その答えは、最近の脳ドック研究(蓄積されたデータ)によって徐々に明らかになってきました。日本初の「自動車運転外来」を開設した認知症専門医・朴啓彰氏の著書『75歳を越えても安全運転できる運転脳を鍛える本』より、一部引用・再編集して、認知症と高齢ドライバーをとりまく現状を紹介し、事故を起こす原因とその対処法に迫っていきます。
75歳以上と25歳未満の死亡事故率に大差はなし
2024年2月25日、奈良市の東大寺の参道を車が暴走して複数人をはね、1人が死亡、1人が腰の骨を折る重傷を負いました。車を運転していたのは79歳の男性で、過失運転傷害容疑により現行犯逮捕。「アクセルとブレーキを踏み間違えた」との趣旨の話をしているそうです。

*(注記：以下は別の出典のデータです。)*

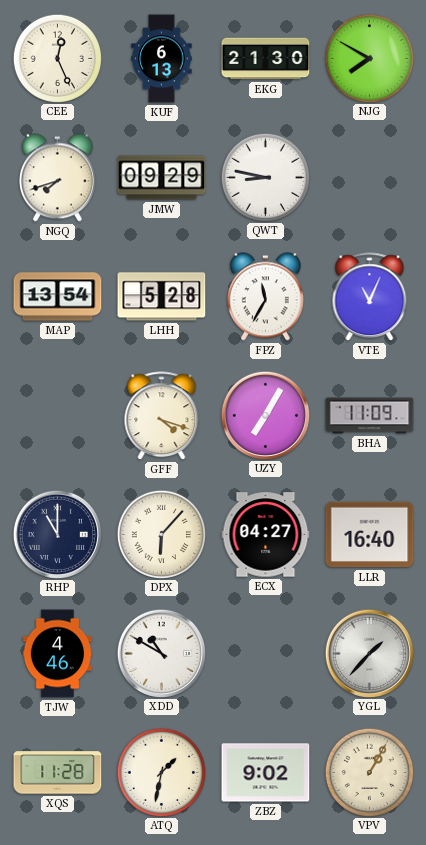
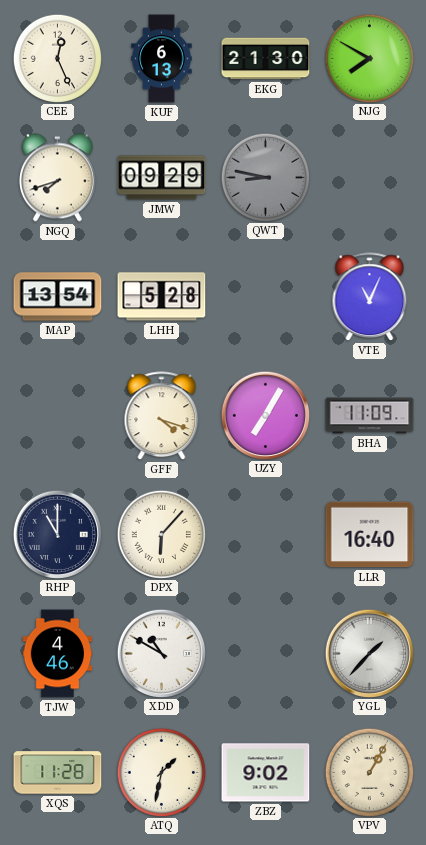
QWT dial: white -> grey
FPZ: 11:35 -> none
ECX: 04:27 -> none
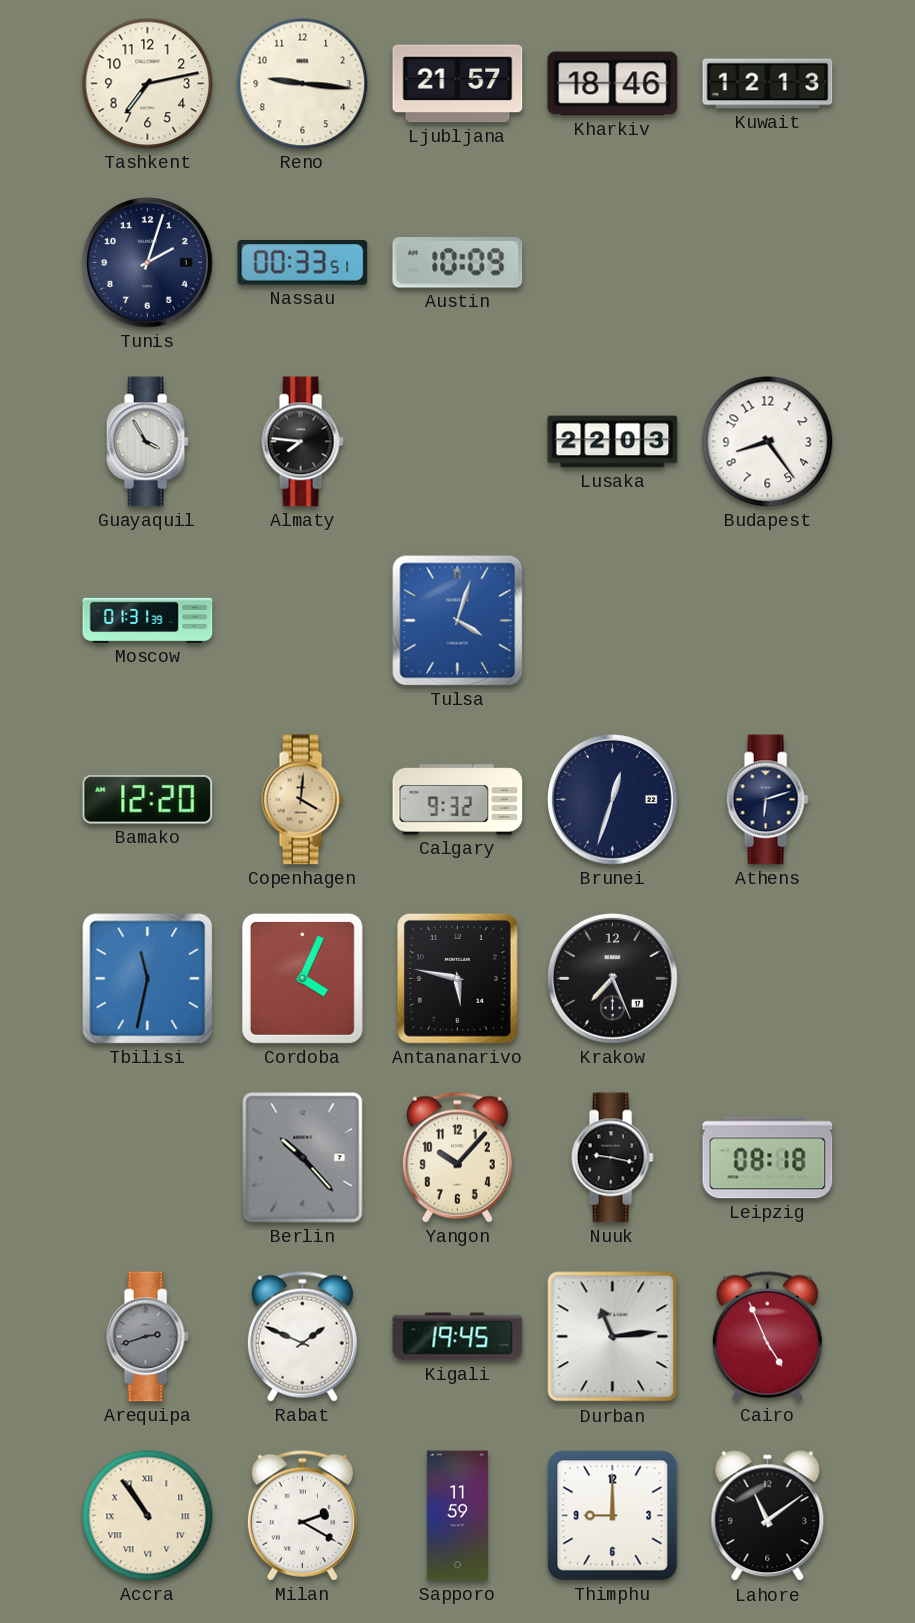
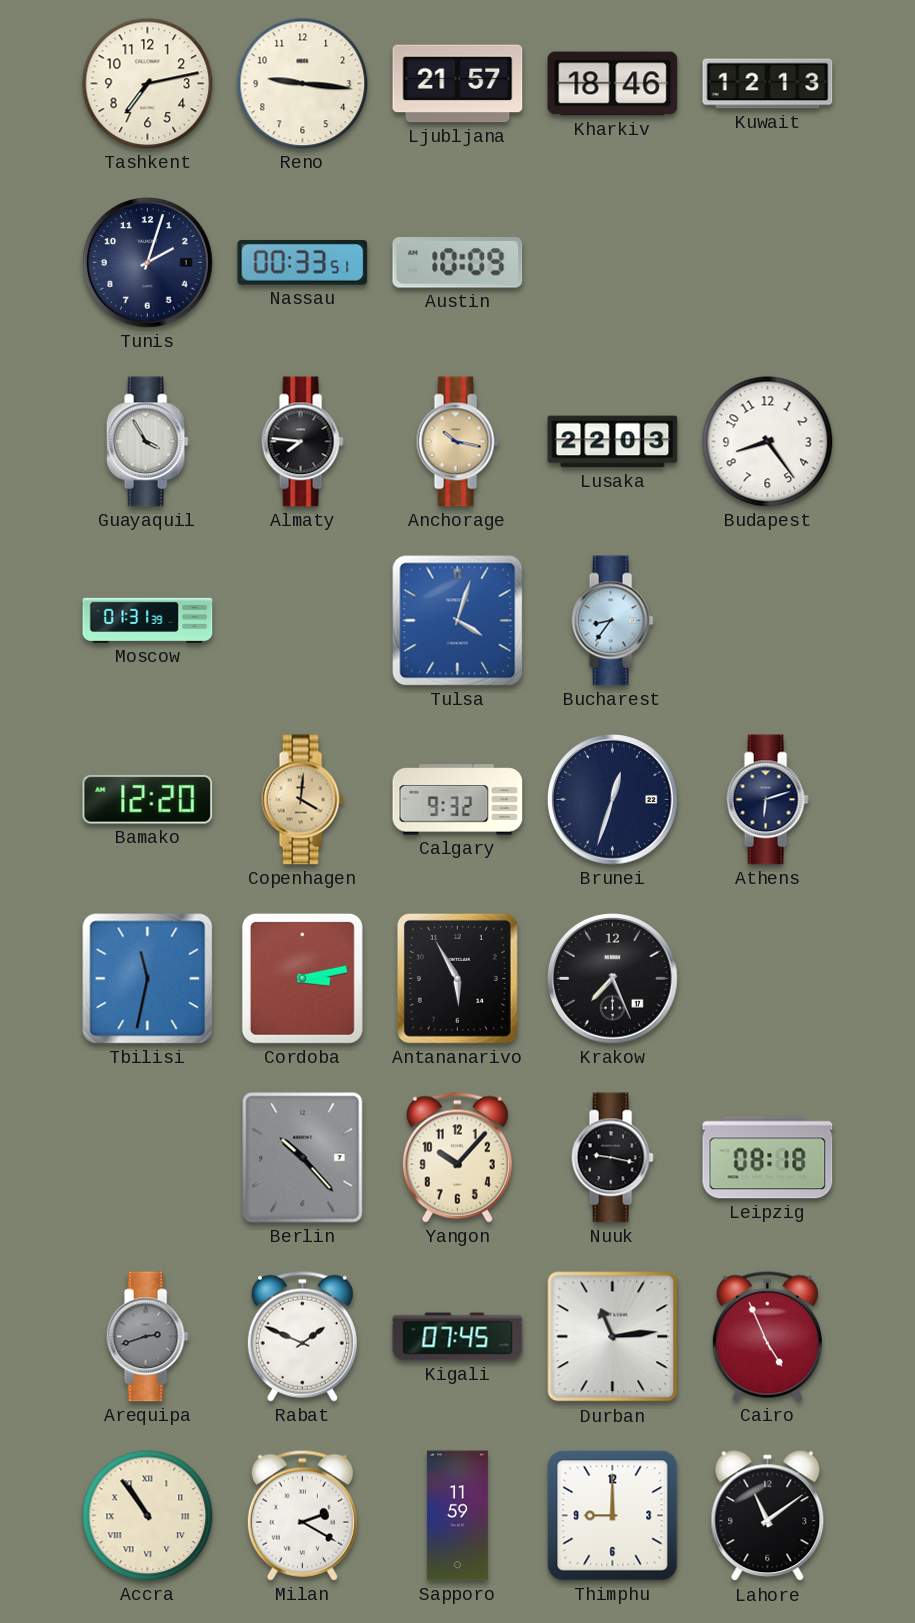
Anchorage: none -> 10:17
Bucharest: none -> 8:36
Cordoba: 4:04 -> 3:13
Antananarivo: 5:47 -> 5:55
Kigali: 19:45 -> 07:45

3月1日には、群馬県太田市の北関東自動車道を軽自動車が逆走し、乗用車と正面衝突をするなど計4台が絡む事故が発生しました。これにより、軽自動車を運転していた86歳の男性が死亡。事故に巻き込まれたほかの3人が負傷しました。
このように、最近は高齢ドライバーの事故のニュースが頻繁に報じられています。これを重くみて、「高齢者に車を運転させてはいけない」「免許を与えるべきではない」という論調も散見されます。しかし、それはやや行きすぎといわざるを得ないでしょう。なぜなら、事故を起こす高齢ドライバーがいる一方で、安全運転に徹し、事故とは無縁のカーライフを送っている高齢ドライバーもいるからです。
社会の高齢化が進み、75歳以上の免許保有者数は右肩上がりに増加しているので、それに比例して死亡事故の件数自体は25歳未満の若年ドライバーよりも多く報告されていますが、じつは免許保有者10万人当たりの死亡事故件数(事故率)は75歳以上が5.62件で25歳未満が4.31件(2022年警察庁調べ)と大きな差はありません。
死亡事故に限定せず、軽微なものも含めた事故全体で見ると、75歳以上が1294件で25歳未満が1636件(2022年年警察庁調べ)と、25歳未満のほうが圧倒的に多いことも明らかになっています。